Not far from the Zoo, Balboa Park had, at last count, some16 museums and galleries that celebrate automobiles, aerospace, visual arts and natural history. Much of this is housed in ornate, pseudo-Hispanic architecture, surrounded by leafy parks and ponds.

For 30 years, Sea World (at Mission Bay) has been almost as famous as the San Diego Zoo. Its 55 hectares house aquariums of exotic fish, a seal show, penguins and dolphins; don't miss the orcas (killer whales) and energetic little sea otters. Serious students of the deep should also visit the Stephen Birch Aquarium at Scripps Institute of Oceanography.

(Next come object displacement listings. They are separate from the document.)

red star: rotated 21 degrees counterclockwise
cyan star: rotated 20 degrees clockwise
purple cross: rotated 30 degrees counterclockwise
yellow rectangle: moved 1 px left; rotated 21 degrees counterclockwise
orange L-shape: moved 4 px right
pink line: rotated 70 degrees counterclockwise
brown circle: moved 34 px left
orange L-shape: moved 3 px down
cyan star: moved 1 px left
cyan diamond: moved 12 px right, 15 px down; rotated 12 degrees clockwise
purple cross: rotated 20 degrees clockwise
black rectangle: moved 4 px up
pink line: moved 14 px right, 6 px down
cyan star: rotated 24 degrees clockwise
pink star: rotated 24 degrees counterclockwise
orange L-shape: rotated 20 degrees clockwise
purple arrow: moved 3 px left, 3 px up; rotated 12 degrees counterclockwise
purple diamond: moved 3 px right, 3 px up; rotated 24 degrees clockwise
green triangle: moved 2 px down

San Diego has one of the best natural harbours on the West Coast and is home to the US Navy's Third Fleet. Join a cruise and be awestruck by the battleships and destroyers bristling with guns and radar; above you loom aircraft carriers flight decks as high as an office block.

If you recognise an elaborate, white, wooden hotel perched on the seafront at Coronado that seems to bloom with towers and shingled roofs, you're right. It's the Hotel Del Coronado, built in the1880s, and made famous in movies such as Some Like It Hot and The Stunt Man.

To the north of San Diego is a string of seaside suburbs and wealthy enclaves, like La Jolla, inhabited by so-called "snowbirds", silver-haired retirees. In honour of their kind, they have built facilities with names like the John Wayne Airport, Jimmy Durante Drive and the Lawrence Welk Resort. La Jolla (pronounced "La Hoya") is an oasis of privilege, crowned by a giant Mormon temple that looks like a cathedral cake by Sarah Lee. At Aviara, the Four Seasons Resort claims it has "the Mercedes-Benz of golf courses"; you can test this assertion against 69 other courses in the San Diego area.

When accommodation is tight in San Diego, try Carlsbad (45 minutes to the north). With glassy surf and easygoing people, it's good for a beach holiday, as well as allowing access to both San Diego and Los Angeles (1 hr 45 minutes away). As well, Carlsbad has a ghost.

The "Schutte Ghost House," a wooden, three-storey building, just back from the beach, was once a guest house. It still looks like a relative of the Bates Motel from Psycho, even though fresh paint and a neon sign announce it as "Niemans Restaurant." The ghost stories go back to 1919, when the Kentner family purchased the mansion from the Schutte family. In 1986 a psychic reported that the main "shade" was a crotchety Australian janitor called Billy, who had worked for the Kentners for many years. His ghost is supposed to hang around the bar area.

No one knows who Grumpy Billy the Aussie was, how he died, or why he turned this from a guest-house to a ghost-house. Kevin Perkins, who worked in the building for 17 years, recalled that his co-workers would often feel that someone was, "tickling the backs of their necks." Perhaps old Billy was just trying to bite them for a drink.